Given that $a_0, a_1,...,a_{n-1} \in \mathbb{C}$ I am trying to understand how the following calculation for the determinant of the following matrix follows: $$ \text{det} \begin{bmatrix} x & 0 & 0 & ... & 0 & a_0 \\ -1 & x & 0 & ... & 0 & a_1 \\ 0 & -1 & x & ... & 0 & a_2 \\ . \\ . \\ . \\ 0 & 0 & 0 & ... & -1 & x + a_{n-1} \\ \end{bmatrix} \\ = (x) \text{ det} \begin{bmatrix} x & 0 & 0 & ... & 0 & a_1 \\ -1 & x & 0 & ... & 0 & a_2 \\ 0 & -1 & x & ... & 0 & a_3 \\ . \\ . \\ . \\ 0 & 0 & 0 & ... & -1 & x + a_{n-1} \\ \end{bmatrix} + \text{det} \begin{bmatrix} 0 & 0 & ... & 0 & a_0 \\ -1 & x & ... & 0 & a_2 \\ . \\ . \\ . \\ 0 & 0 & ... & -1 & x + a_{n-1} \\ \end{bmatrix} \\ = x(x^{n-1} + a_{n-1}x^{n-2}+...+a_1) + (-1)^{n-1}\text{det} \begin{bmatrix} -1 & x & ... & 0 & a_2 \\ . \\ . \\ . \\ 0 & 0 & ... & -1 & x + a_{n-1} \\ 0 & 0 & ... & 0 & a_0 \\ \end{bmatrix} $$
I do not understand: (1) how the determinant can be broken up into the sum of the determinants of the 2 smaller matrices and (2) how are the determinants of the 2 smaller matrices what they are?

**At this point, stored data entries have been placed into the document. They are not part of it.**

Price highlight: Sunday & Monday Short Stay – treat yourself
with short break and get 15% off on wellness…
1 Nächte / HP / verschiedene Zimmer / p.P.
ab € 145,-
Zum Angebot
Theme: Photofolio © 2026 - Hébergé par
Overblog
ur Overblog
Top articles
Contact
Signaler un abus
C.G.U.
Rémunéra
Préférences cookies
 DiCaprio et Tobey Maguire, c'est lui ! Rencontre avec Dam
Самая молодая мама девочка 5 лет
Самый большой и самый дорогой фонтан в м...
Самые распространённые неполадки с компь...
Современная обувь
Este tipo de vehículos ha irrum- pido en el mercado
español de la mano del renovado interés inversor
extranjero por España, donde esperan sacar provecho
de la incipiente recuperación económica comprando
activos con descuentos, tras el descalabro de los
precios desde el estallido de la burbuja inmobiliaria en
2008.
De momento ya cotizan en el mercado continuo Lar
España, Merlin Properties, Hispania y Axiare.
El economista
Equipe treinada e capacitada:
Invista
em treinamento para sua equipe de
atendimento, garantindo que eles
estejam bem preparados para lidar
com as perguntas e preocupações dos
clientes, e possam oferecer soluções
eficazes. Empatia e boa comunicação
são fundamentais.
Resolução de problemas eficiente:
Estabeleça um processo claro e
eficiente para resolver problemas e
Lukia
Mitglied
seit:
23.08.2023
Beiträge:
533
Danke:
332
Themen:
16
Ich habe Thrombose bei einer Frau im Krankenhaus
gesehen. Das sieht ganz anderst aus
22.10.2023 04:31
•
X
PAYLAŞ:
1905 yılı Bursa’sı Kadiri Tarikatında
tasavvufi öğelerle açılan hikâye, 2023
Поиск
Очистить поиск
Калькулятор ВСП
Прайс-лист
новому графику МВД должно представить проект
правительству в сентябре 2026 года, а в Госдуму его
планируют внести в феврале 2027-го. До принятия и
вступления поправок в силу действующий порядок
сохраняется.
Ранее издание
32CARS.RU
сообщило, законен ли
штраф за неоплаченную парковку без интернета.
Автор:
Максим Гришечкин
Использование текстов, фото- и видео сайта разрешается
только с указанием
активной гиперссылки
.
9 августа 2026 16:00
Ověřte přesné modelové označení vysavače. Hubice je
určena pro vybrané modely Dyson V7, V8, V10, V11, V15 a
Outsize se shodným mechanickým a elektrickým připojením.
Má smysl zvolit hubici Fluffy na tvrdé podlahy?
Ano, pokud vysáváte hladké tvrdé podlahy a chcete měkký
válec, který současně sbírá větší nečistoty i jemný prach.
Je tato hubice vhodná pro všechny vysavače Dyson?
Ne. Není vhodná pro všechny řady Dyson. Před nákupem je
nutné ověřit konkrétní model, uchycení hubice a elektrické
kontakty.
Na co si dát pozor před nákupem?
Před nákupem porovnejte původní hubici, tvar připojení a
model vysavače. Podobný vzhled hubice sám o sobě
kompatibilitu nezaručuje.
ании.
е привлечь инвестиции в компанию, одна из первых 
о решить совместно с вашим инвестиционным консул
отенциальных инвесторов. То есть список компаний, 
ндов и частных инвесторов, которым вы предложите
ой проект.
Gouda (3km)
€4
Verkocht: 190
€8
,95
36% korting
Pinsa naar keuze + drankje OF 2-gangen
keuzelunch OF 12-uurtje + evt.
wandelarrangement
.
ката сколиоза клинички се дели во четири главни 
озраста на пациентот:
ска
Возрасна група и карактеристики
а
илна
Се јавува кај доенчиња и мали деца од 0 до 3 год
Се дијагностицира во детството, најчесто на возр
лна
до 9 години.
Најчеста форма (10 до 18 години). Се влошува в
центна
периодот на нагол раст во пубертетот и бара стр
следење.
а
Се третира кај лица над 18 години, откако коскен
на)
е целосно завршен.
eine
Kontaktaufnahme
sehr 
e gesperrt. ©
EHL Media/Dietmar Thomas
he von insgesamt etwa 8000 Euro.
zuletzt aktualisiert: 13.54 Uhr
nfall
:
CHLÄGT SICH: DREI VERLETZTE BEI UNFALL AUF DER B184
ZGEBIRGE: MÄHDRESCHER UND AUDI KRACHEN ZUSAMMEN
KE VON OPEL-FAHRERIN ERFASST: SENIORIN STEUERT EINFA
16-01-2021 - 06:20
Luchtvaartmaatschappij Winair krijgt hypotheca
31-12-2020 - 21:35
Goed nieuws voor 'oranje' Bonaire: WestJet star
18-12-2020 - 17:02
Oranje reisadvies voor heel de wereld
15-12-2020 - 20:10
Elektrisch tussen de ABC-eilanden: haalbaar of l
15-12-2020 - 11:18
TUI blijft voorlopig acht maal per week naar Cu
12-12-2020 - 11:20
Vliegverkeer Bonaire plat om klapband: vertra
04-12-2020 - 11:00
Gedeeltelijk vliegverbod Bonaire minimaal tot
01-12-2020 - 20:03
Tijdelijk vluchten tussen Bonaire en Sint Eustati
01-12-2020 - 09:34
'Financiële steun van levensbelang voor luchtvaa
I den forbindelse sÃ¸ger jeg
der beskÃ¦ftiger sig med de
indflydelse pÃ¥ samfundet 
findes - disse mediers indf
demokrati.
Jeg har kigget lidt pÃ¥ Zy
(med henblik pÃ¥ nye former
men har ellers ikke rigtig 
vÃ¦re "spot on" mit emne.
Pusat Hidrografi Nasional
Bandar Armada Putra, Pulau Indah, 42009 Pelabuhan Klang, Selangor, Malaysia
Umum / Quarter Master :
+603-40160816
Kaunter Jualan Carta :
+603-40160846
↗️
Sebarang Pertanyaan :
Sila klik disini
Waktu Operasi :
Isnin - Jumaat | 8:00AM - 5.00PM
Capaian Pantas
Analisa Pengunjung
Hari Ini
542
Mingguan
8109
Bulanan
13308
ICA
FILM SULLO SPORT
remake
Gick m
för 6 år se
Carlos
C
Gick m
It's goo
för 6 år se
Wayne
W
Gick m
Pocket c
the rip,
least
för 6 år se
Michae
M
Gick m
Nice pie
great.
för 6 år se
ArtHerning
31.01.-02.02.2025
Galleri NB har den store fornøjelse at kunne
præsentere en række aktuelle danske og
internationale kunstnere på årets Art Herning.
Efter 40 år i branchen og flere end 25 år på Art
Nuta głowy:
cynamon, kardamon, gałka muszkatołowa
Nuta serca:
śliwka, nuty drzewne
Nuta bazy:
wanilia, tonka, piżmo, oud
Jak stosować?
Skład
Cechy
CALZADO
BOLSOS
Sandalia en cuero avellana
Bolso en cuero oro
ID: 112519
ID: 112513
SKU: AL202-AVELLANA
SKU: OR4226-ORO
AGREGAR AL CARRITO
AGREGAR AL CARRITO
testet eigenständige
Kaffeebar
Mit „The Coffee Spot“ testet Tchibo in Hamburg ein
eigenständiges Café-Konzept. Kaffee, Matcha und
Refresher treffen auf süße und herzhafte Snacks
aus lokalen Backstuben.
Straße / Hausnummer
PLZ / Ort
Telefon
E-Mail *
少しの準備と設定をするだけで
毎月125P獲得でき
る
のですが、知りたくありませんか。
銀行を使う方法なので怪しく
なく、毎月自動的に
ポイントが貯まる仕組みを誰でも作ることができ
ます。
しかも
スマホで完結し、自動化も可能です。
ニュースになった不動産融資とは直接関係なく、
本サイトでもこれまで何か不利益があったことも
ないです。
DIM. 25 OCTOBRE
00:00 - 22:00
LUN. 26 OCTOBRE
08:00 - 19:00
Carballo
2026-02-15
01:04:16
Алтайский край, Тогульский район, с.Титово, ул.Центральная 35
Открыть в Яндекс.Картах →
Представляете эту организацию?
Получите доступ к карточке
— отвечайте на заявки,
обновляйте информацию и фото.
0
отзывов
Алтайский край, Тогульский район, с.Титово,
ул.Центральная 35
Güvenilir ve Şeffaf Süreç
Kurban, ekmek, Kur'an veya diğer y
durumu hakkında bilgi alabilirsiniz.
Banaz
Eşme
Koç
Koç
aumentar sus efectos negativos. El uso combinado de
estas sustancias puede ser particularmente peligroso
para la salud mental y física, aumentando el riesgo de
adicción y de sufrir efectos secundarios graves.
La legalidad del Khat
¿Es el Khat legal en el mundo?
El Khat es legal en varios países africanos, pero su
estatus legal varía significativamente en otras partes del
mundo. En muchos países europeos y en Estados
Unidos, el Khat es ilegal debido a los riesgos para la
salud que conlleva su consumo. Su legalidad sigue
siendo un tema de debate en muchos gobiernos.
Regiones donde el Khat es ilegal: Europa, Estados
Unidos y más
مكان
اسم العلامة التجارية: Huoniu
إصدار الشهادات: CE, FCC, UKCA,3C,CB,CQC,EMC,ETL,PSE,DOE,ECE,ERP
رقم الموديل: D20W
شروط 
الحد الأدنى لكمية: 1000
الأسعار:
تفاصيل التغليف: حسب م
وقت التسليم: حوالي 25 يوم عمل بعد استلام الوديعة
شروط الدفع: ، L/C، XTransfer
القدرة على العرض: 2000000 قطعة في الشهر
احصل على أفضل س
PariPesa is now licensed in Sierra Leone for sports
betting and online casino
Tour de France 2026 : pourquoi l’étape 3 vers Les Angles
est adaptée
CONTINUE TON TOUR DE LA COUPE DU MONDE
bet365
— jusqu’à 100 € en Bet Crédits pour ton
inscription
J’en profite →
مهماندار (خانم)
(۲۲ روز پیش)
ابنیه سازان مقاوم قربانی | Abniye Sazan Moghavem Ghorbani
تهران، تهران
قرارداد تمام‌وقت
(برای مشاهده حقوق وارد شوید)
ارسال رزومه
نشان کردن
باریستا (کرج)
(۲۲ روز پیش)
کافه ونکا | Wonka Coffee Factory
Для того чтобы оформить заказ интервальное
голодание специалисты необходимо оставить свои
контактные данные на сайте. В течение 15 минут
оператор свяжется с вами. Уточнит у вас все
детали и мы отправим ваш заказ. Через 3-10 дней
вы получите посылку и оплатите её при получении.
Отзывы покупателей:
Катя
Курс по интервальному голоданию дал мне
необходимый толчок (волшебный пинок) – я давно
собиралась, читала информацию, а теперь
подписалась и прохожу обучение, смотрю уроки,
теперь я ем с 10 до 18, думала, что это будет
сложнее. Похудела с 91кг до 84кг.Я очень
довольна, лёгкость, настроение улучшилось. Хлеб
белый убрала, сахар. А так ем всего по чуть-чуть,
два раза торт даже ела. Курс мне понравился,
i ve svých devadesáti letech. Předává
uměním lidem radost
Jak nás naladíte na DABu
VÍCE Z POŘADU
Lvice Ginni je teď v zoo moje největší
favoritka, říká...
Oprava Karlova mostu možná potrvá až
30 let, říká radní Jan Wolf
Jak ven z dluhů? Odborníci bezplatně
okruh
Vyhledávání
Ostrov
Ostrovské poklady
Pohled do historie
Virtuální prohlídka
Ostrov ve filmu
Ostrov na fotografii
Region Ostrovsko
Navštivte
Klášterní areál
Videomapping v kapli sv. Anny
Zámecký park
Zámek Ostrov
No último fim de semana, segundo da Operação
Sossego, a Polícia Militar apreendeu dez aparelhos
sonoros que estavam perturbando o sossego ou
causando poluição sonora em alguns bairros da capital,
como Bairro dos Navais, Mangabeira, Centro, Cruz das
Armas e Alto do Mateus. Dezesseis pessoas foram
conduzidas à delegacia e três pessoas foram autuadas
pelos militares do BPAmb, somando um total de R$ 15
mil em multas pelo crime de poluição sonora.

The determinant was expanded along the first column, so you get $$ \begin{bmatrix} \color{red}{x} & 0 & 0 & ... & 0 & a_0 \\ \color{blue}{-1} & x & 0 & ... & 0 & a_1 \\ 0 & -1 & x & ... & 0 & a_2 \\ . \\ . \\ . \\ 0 & 0 & 0 & ... & -1 & x + a_{n-1} \\ \end{bmatrix} \\ = (\color{red}{x}) \text{ det} \begin{bmatrix} x & 0 & 0 & ... & 0 & a_1 \\ -1 & x & 0 & ... & 0 & a_2 \\ 0 & -1 & x & ... & 0 & a_3 \\ . \\ . \\ . \\ 0 & 0 & 0 & ... & -1 & x + a_{n-1} \\ \end{bmatrix} - (\color{blue}{-1})^{1+2} \text{det} \begin{bmatrix} 0 & 0 & ... & 0 & a_0 \\ -1 & x & ... & 0 & a_2 \\ . \\ . \\ . \\ 0 & 0 & ... & -1 & x + a_{n-1} \\ \end{bmatrix} $$ After this just keep expanding along the first column.